Practically, the programming style I would want to use is Jim's example (h):

        String h = """+--------+
                      |  text  |

Occasionally—when the line is wide—I might want to fall back to one of the other styles (like (d)), but (h) would be my go-to.

Unfortunately, it seems like we've landed in a place where (h) is disallowed, because it can't be handled by a library method.

There have been various discussions about whether multi-line string literals are one-dimensionsal (open quote + payload + close quote) or two-dimensional (the contents of a rectangle in the editor). I think the two-dimensional model is the right abstraction—that is, drawing a rectangle should be an inherent part of parsing a multi-line string literal. The "implicitly apply a library method to this string" view is based on the one-dimensional model, where after the fact we try to approximate context of the literal and re-interpret the payload. Why tie our hands?

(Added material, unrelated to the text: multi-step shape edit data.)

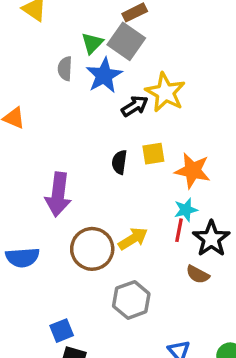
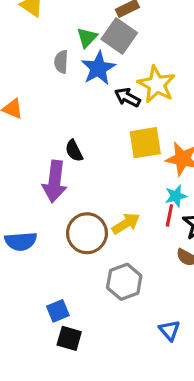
black arrow: (135, 106) -> (127, 97), turned -120
yellow square: (153, 154) -> (145, 143), size x1.5
black semicircle: (119, 162) -> (74, 151), moved, turned -35

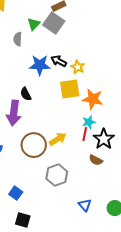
blue star: (98, 68) -> (40, 65), moved, turned 30
yellow star: (157, 84) -> (78, 67), moved, size x0.6
blue square: (58, 311) -> (16, 193), turned -32
black square: (69, 338) -> (23, 220), moved

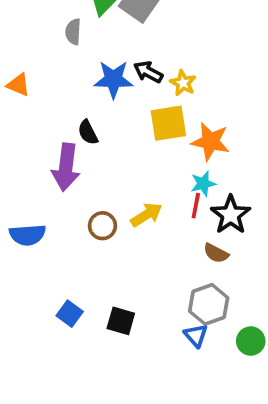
brown circle: (34, 145) -> (102, 226), size x0.6
gray hexagon: (57, 175) -> (209, 304), moved
black square: (23, 220) -> (121, 321), moved

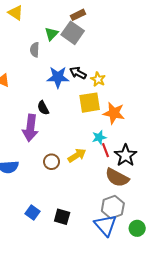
cyan star: (203, 184) -> (99, 137), moved
red line: (196, 206) -> (105, 150), turned -32
brown semicircle: (216, 253) -> (117, 178), size x1.6
blue triangle: (196, 336) -> (105, 225), size x1.6

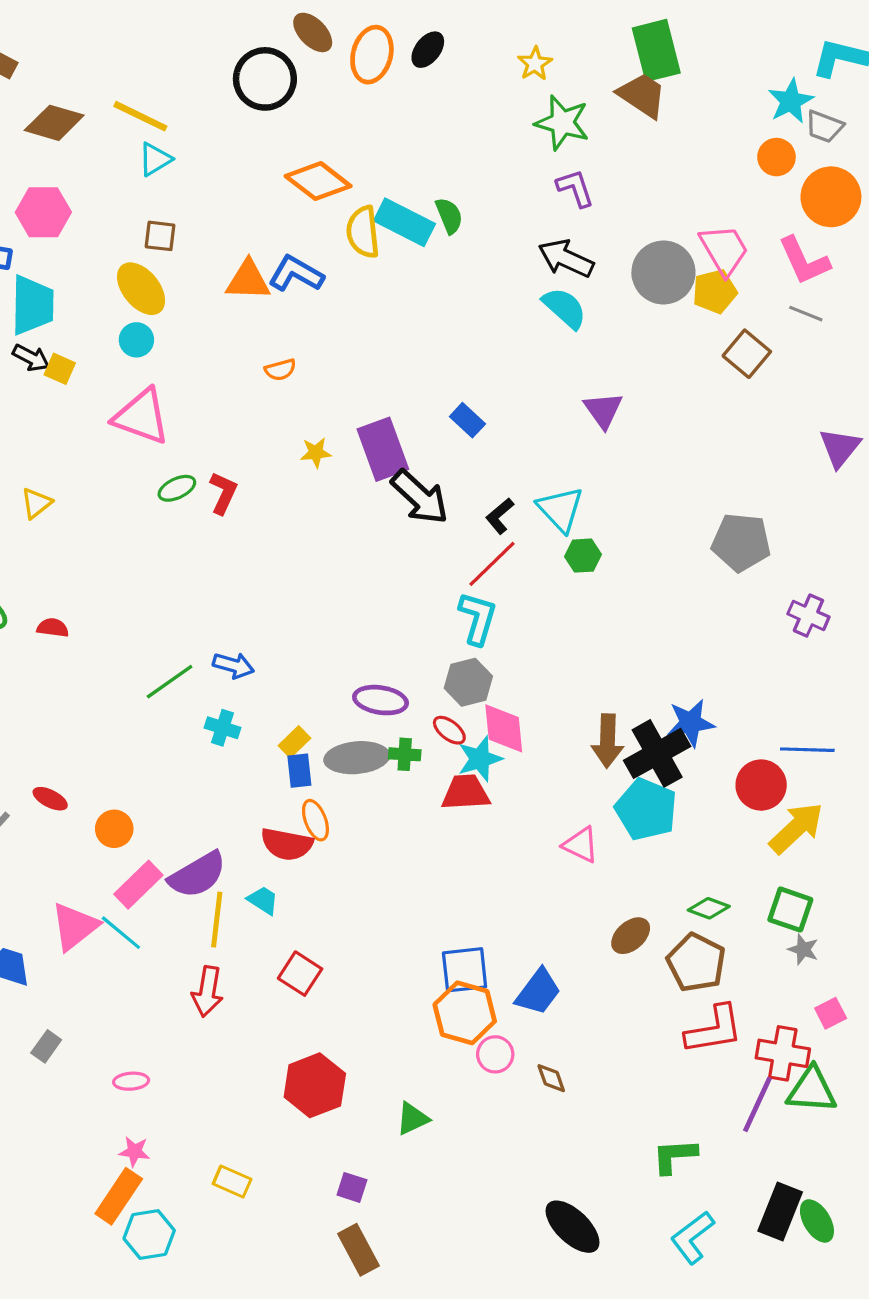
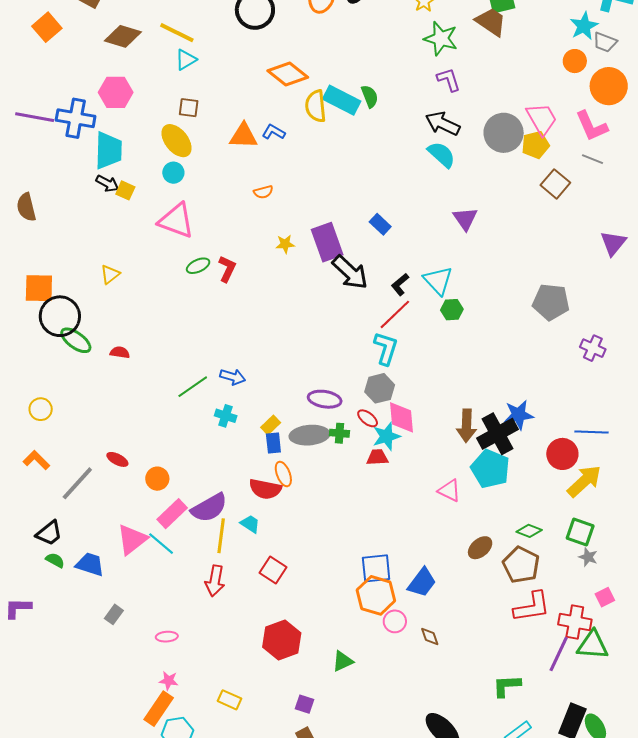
blue L-shape: (296, 274) -> (274, 132), size x0.7
red trapezoid: (466, 792) -> (377, 457), size x0.7

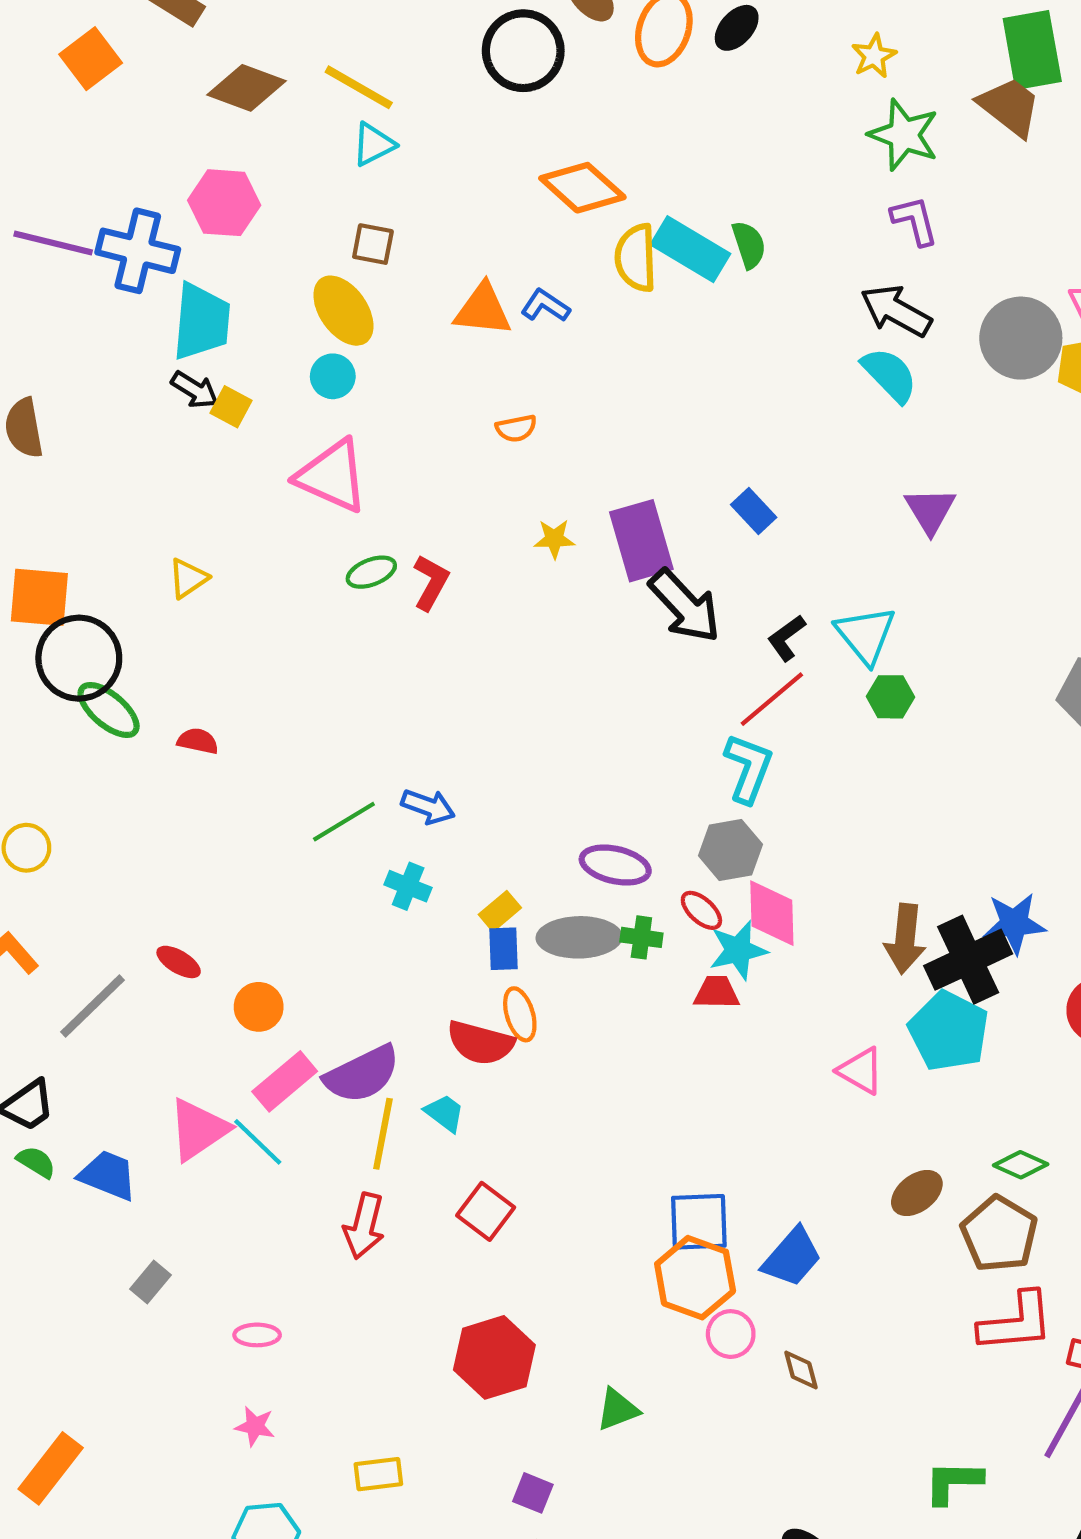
yellow rectangle: (230, 700) -> (378, 1474), turned -35
orange rectangle: (159, 709) -> (51, 1468), moved

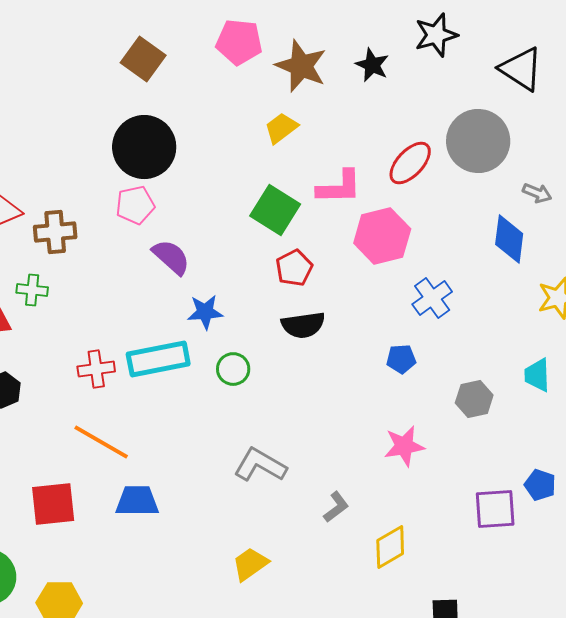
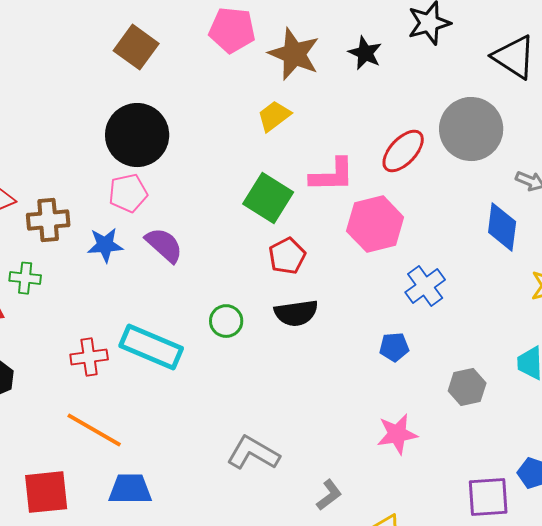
blue star: (205, 312) -> (105, 245), moved
cyan rectangle: (158, 359) -> (151, 347), turned 34
green circle: (233, 369) -> (226, 321), moved

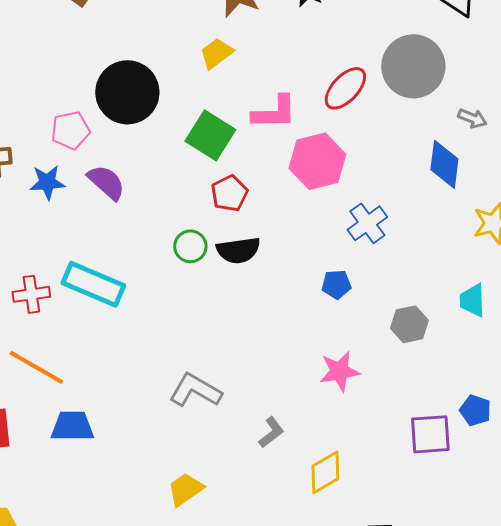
black circle: (137, 135) -> (127, 92), moved
green circle: (226, 321) -> (190, 246), moved

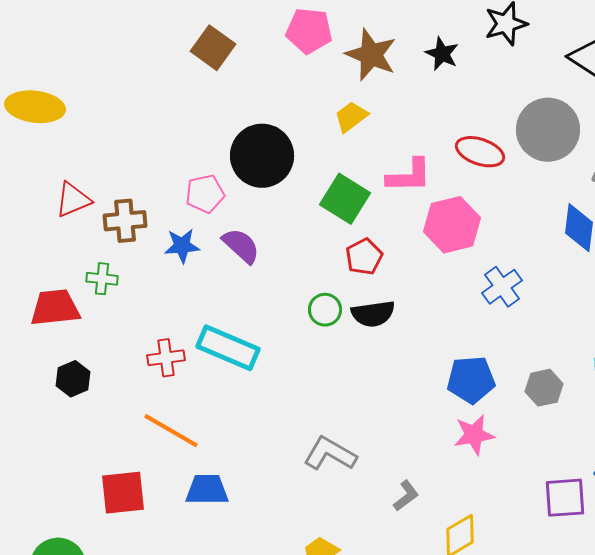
red ellipse: (345, 88) -> (480, 152), turned 66
blue pentagon: (336, 284) -> (471, 380), moved, size x1.6

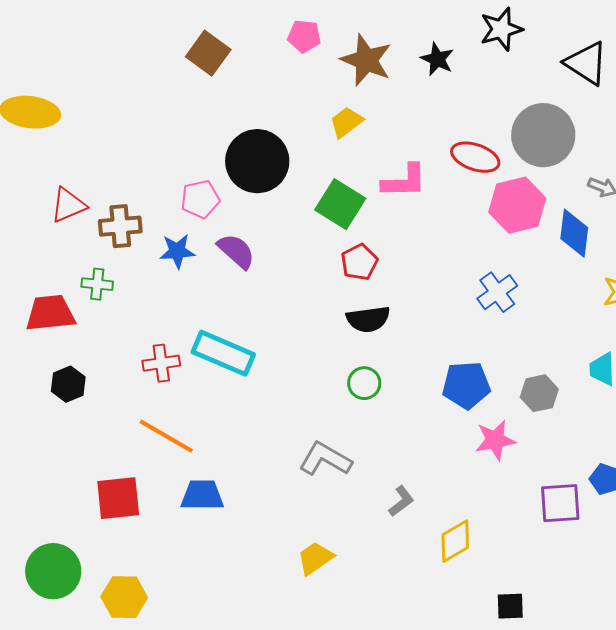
pink pentagon: (309, 31) -> (304, 36), size x0.7
pink hexagon: (452, 225) -> (517, 205), moved
green circle: (325, 310) -> (364, 383), moved
pink star: (474, 435) -> (495, 440), moved

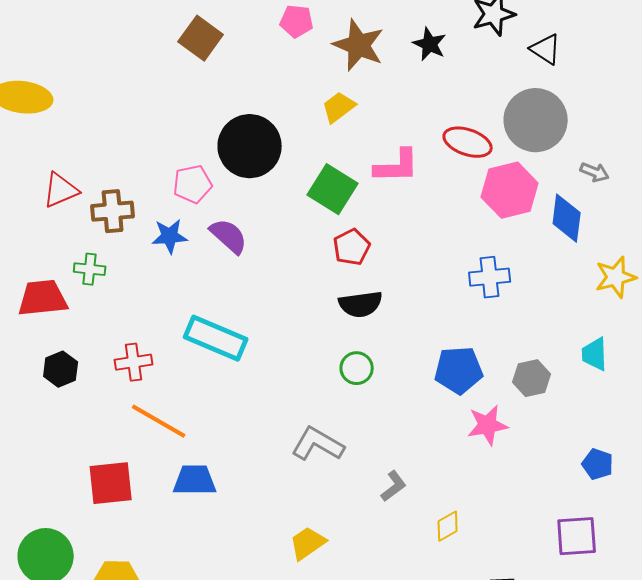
black triangle: (586, 63) -> (546, 49), moved, size x0.7
blue cross: (497, 292) -> (490, 277), turned 30
red cross: (161, 363) -> (134, 362), moved
purple square: (560, 503) -> (577, 536), moved
yellow diamond: (455, 541) -> (448, 526), size x0.7

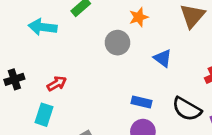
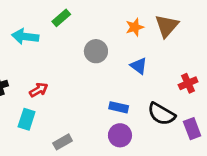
orange star: (139, 17) -> (135, 27), moved

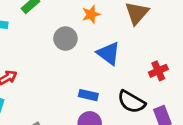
orange star: (135, 27) -> (91, 14), moved
blue triangle: (139, 66) -> (109, 53), size x1.4

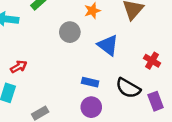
red cross: (158, 71) -> (152, 61), turned -35

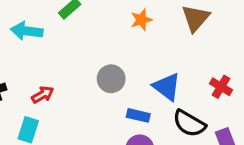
gray circle: (70, 32) -> (111, 79), moved
blue triangle: (108, 45) -> (167, 87), moved

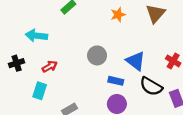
cyan arrow: (27, 31) -> (36, 36), moved

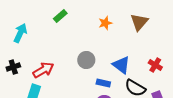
cyan arrow: (36, 36) -> (20, 33), moved, turned 108
red arrow: (50, 66) -> (43, 70), size x1.5

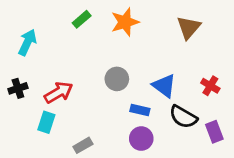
orange star: (105, 23) -> (125, 22), moved, size x1.5

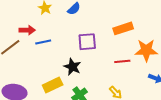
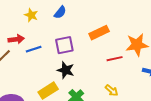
orange rectangle: (123, 28) -> (99, 33), moved
purple square: (87, 42) -> (64, 45), moved

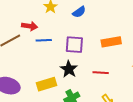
red line: (115, 59) -> (101, 73), moved

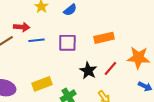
black star: (69, 69) -> (88, 71), moved
red line: (101, 73) -> (110, 68), moved, turned -49

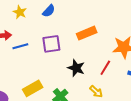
red line: (110, 68) -> (105, 68), moved

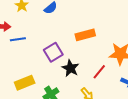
purple square: (51, 44) -> (53, 52), moved, turned -30

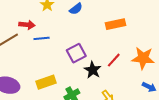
orange rectangle: (85, 35) -> (116, 24), moved
red line: (99, 72) -> (114, 60), moved

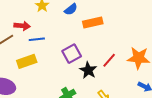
orange rectangle: (116, 24) -> (93, 22), moved
yellow rectangle: (46, 82) -> (27, 61), moved

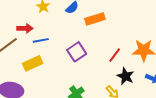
black star: (88, 70) -> (125, 76), moved

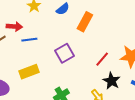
orange rectangle: (95, 19) -> (85, 22), turned -48
yellow rectangle: (33, 63) -> (29, 72), moved

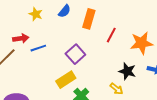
red line: (102, 59) -> (111, 35), moved
yellow rectangle: (29, 72) -> (66, 80), moved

(Strawman: "We want a pluggable string processor." Me: "Since when is parsing supposed to be pluggable?")

As a pretty-simple definition of the 2D rectangle, I'd be happy with "all columns to the right of the opening delimiter, on all lines until the closing delimiter". Indents in between must use whitespace to align with the opening delimiter; if they don't, that's a parse error.

I realize that some people prefer a different style, and that this story is complicated by tab characters and variable-width fonts. So maybe there's another rule (or two) for the 2D rectangle when the first line is blank, based on the placement of the closing delimiter, or based on the leftmost non-whitespace character. But my high-level point is that I'd rather not force the algorithm to be defined on a context-free String.

>  - To the extent the language performs alignment, it should be consistent with what the library-based version does, so that users can opt out and opt back in again

>  - There needs to be an opt-out, for the cases where alignment is not the default the user wants

I want to say that, again relying on the 2D program text the parser is working with, the algorithm should be designed so that delimiters can be placed in a way to naturally indicate no trimming should occur. E.g., end delimiter in column 0 (sorry, case (d)). Others have suggested something along those lines. I don't know if you'd call that an "opt out", but the best opt-outs are the ones that don't need special syntax or rules.

(That's another reason my preferred style (h) doesn't work for everybody, because it requires at least 3 characters of indentation.)